Afterward, Jake drives to the church just in time to meet Sam after her sister’s wedding. Jake and Sam finally meet face to face, and Jake invites her over to his house instead of going to Ginny’s wedding reception, she accepts. The movie concludes with Jake and Sam sharing a kiss over a birthday cake with 16 andles. This film is a great example of the social classes or hierarchy throughout high school. It gives the viewer the message that these social classes can go together and they don’t have to separate themselves from each other based on their “popularity”.
This movie ties to many aspects of sociology. This 1984 film has many aspects of socialization, from the influences in Sam’s life to the roles each person is required to follow. A social role are expectations of a person in a specific status, or in a social position, these roles are learned through socialization. The social roles in this movie are popular, prom ing and queen, and not so popular, geeky or unnoticeable. In the movie with these established social roles, Sam knows she will never get Jake Ryan due to his social standing in the hierarchy of high school.

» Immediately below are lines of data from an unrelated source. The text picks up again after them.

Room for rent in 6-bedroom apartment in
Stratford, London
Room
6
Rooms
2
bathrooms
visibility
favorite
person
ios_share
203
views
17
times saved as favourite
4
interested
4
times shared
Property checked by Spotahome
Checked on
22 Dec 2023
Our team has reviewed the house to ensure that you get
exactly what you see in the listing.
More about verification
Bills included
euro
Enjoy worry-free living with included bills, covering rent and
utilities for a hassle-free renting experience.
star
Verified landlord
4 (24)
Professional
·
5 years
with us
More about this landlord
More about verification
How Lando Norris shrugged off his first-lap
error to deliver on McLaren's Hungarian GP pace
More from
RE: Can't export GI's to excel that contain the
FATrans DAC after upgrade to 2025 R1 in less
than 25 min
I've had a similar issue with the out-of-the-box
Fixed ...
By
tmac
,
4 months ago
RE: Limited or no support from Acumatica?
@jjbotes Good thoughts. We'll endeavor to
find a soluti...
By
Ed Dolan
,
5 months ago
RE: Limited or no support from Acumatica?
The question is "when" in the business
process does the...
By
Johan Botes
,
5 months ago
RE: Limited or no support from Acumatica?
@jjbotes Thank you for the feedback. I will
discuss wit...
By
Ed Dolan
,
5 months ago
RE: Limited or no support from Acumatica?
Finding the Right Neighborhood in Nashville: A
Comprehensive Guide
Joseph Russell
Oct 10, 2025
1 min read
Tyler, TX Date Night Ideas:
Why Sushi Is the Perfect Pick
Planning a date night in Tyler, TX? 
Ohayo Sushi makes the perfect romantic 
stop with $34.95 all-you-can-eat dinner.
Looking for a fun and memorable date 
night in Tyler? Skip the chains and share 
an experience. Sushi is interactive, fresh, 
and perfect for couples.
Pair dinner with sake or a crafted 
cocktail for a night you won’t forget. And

Many students in high school know exactly where they stand and who they are the day the enter high school, their identity shows greatly through the way they hold themselves. At the beginning of the film Sam wakes up and feels know different with another year of age. She knows that when she goes to school she will be the same Sam and no one new will notice her. Her identity is the quite teenage girl that ants what every kid wants for their sixteenth birthday: a date, a car, and maybe some cake, but most of all like most high school girls she lacks self-confidence.
The identity Sam has related to is the girl you want to be, and the girl you already are. With different agents of socialization, groups or social contexts in which significant processes of socialization occur, in Sam’s life she identifies with a different behavior for each one. The first agent, family, is seen as your traditional family. This is this environment where Sam is most comfortable. In her household, he is seen as the popular cool one of the family by the way she dresses, the way she carries herself, and the way she talks.
Once she gets to a different agent, school, she now becomes the quite insecure sixteen-year-old girl. She no longer walks like she is comfortable and stays away from anything or anyone that would make her feel uncomfortable. With her close peer relationship, the third agent of socialization, she is able to express the true her because her friend understands her. The peer relationship is like her safety blanket, somewhere and someone she knows she can talk to that will understand. In this movie mass media is the form of note passing back in the time.
Many of Sam’s troubles start with a “Sex Quiz” that she fills out and attempts to slip to a friend in class, which never makes it to her, but instead ends up with her crush. Socialization is what creates the adolescent years and how it forms them to identify as their own person. Sixteen candles are a perfect example of how the factors of socialization really shape a person. Although this movie was filmed in 1984, as a teenage girl who was recently in high school, it is easy to relate and see myself in Sam’s shoes. Everyone is held to standards that are impossible to meet.
In high school, you need the nice clothes, flawless makeup and hair, and the body of a woman, or you are not seen as someone who “fits in”. The fact that the same flaws Sam worried about are the flaws every high school girl wakes up worrying about. Entering the social class of high school, we know the minute we step foot on the campus we are categorized by the way we look and what we do. This movie shows us that even though Ted, a geek, can fall for the popular prom queen, Carolyn, breaking the social roles rules.